Television’s Food Wars makes Poele popular
Since 2010, the Travel Channel series Food Wars hosted by Camille Ford has brought unique culinary adventures to viewers. It is on this show that Poele cooking gained traction in the US. It began with a battle between Chef Souma Yukihira and Che Satoshi Isshiki. To make the challenge more significant, they decided to forgo a meat protein and use fish instead.

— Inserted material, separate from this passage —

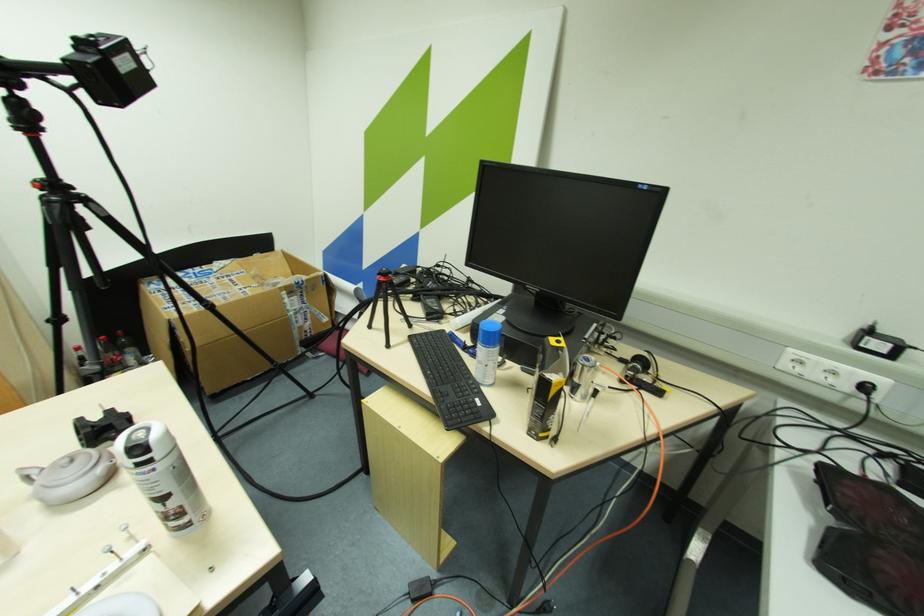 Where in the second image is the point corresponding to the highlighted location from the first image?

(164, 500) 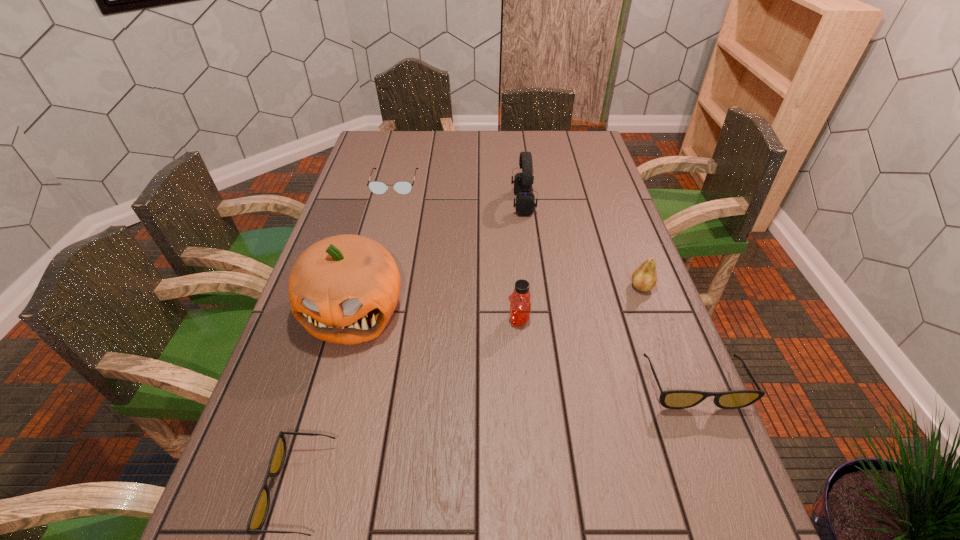 Find the location of `the right sunglasses`. the right sunglasses is located at coordinates (672, 399).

When these two restaurant rivals completed their signature Poele dishes, loyal fans cheered and went online to learn more about this cooking method. The obscure cooking technique of poeleing was advanced, and since that time, it has impacted culinary chefs and home cooks in the US and abroad.
It is exciting to note that modern Poele doesn’t have to feature meat. The poele cooling technique can be used on root vegetables like turnips, parsnips, beets, carrots, potatoes, and fennel. You will still steam your vegetables in a Matignon, but this time you can do everything on top of the stove. After the vegetables are done, remove any remaining liquid and braise the veggies in a small amount of butter and Madiera.
Root vegetables are often steamed or boiled, which leave them lifeless and dull tasting. Today, many people will roast their root vegetables in a very hot oven to caramelize them, bringing out each vegetable’s complex flavors. Poeleling your vegetables is a compromise between steaming and roasting. It is a great way to serve root vegetables that will still have a deep and rich flavor.
It doesn’t matter if you’ butter roast’ or poele fish, chicken, beef, or vegetables. The result is still an awesome and easy French-inspired dish!